Exercise description: Produce as output only the lines below starting at the line with "проституция не поощр" and continuing through the line with "переселить в Государ", each one exactly as written.

Materials provided:

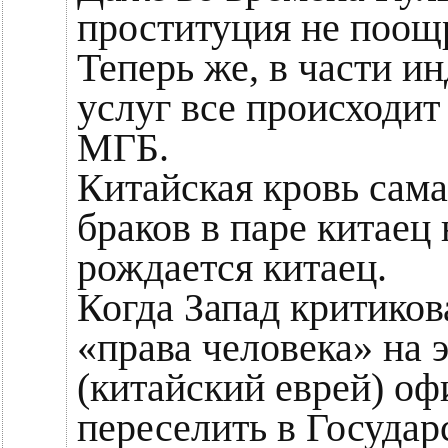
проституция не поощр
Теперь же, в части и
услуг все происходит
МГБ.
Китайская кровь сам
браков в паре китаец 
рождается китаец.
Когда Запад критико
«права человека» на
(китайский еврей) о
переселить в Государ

---

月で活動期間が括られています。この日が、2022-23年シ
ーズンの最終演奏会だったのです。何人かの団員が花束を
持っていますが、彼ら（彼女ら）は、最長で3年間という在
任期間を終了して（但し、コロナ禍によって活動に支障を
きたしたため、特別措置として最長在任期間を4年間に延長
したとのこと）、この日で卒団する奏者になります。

Expected answer:
проституция не поощр
Теперь же, в части и
услуг все происходит
МГБ.
Китайская кровь сам
браков в паре китаец 
рождается китаец.
Когда Запад критико
«права человека» на
(китайский еврей) о
переселить в Государ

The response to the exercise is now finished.